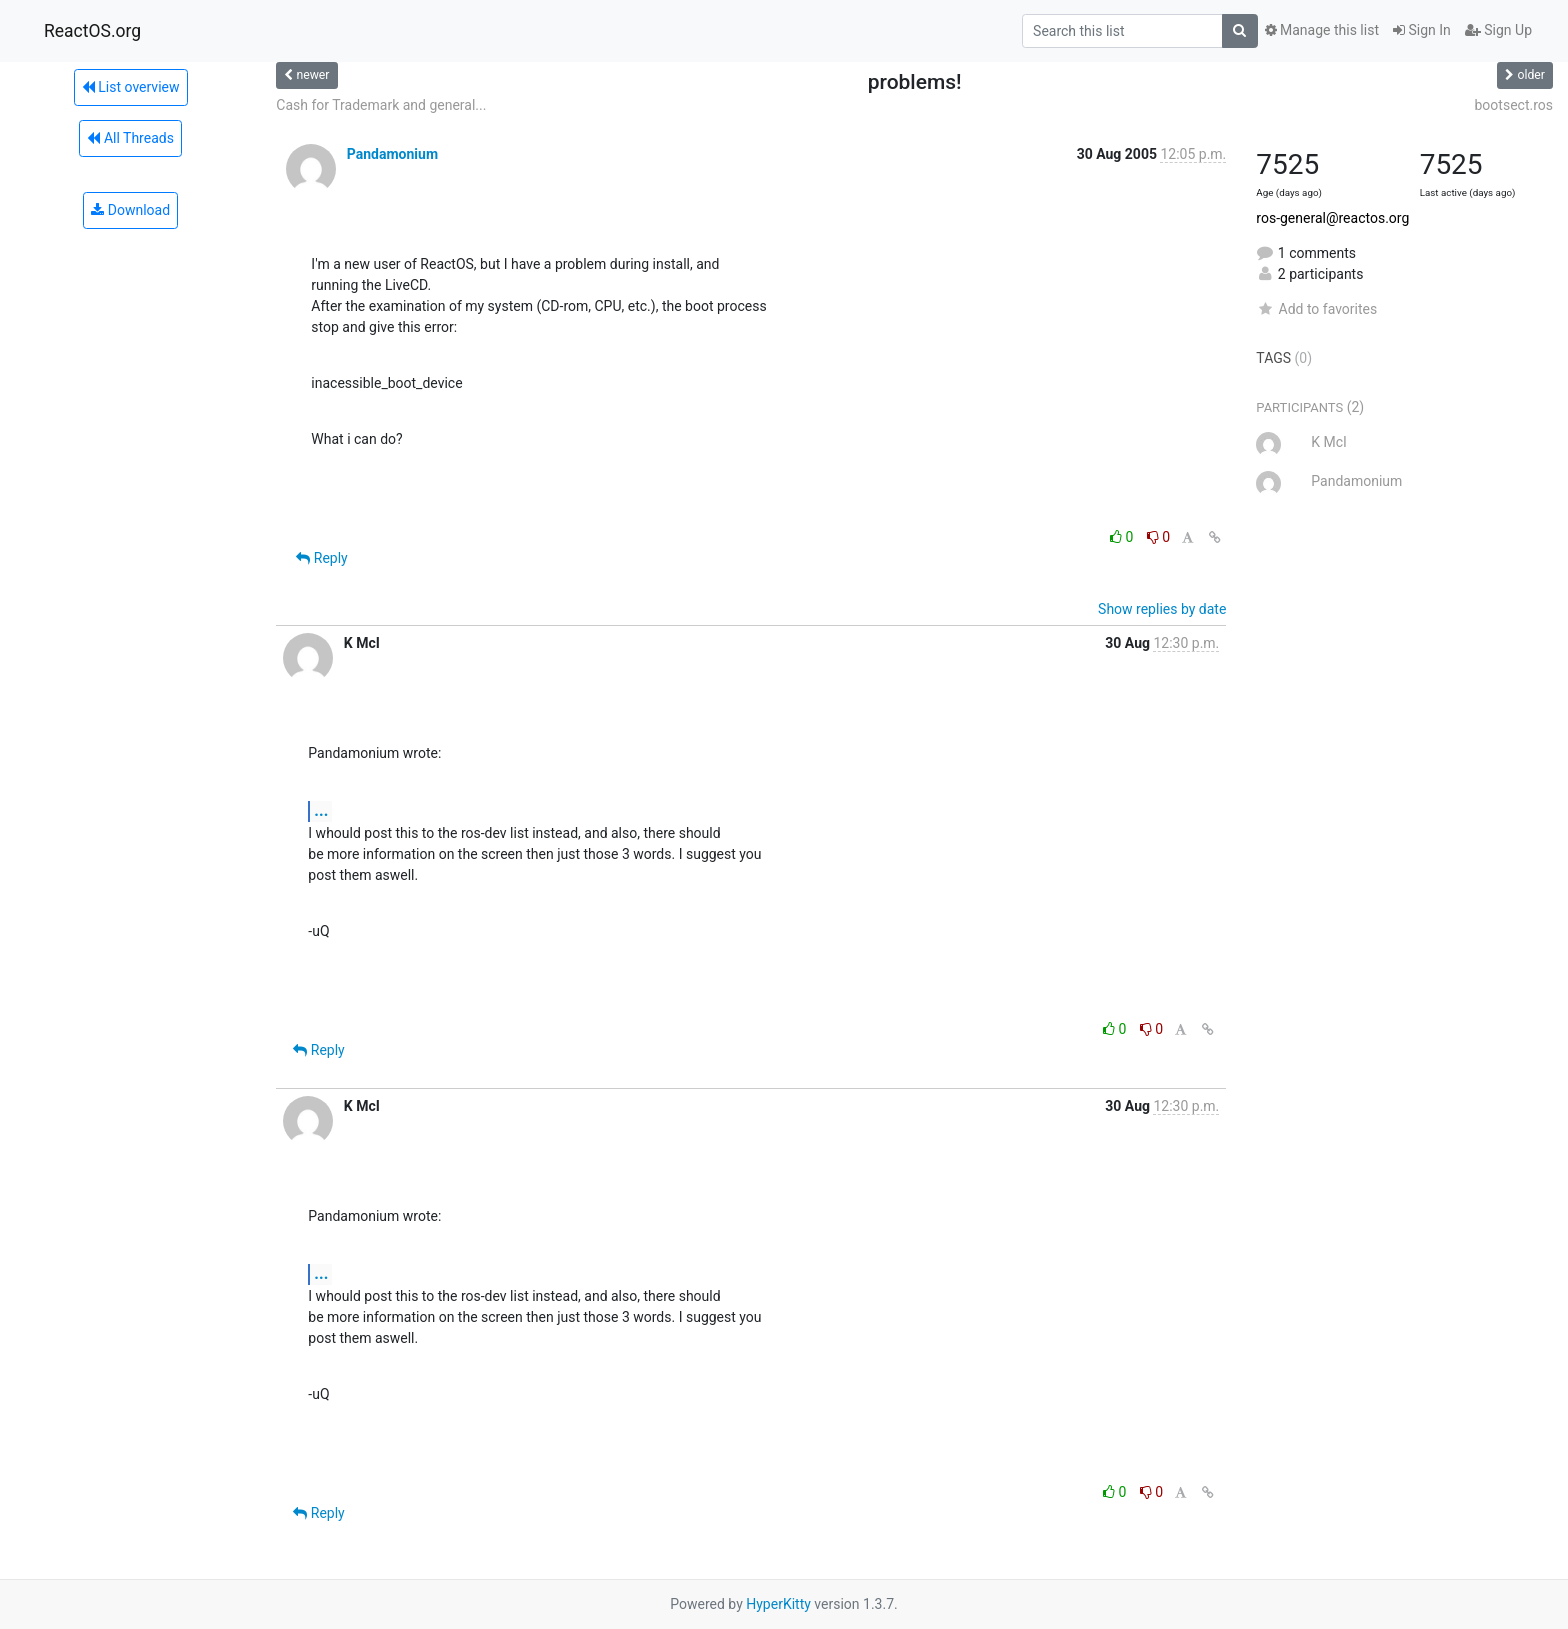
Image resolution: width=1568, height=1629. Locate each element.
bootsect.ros (1514, 105)
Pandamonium (392, 154)
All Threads (130, 138)
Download (130, 210)
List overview (131, 87)
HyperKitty (778, 1604)
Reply (321, 558)
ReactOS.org (92, 31)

• EXERCISE REQUIREMENTS: Once the pictures are set aside, the remaining data must be transcribed exactly.

• RESPONSE TO THIS TASK:
Image resolution: width=1568, height=1629. Locate each element.
bootsect.ros (1514, 105)
Pandamonium (392, 154)
All Threads (130, 138)
Download (130, 210)
List overview (131, 87)
HyperKitty (778, 1604)
Reply (321, 558)
ReactOS.org (92, 31)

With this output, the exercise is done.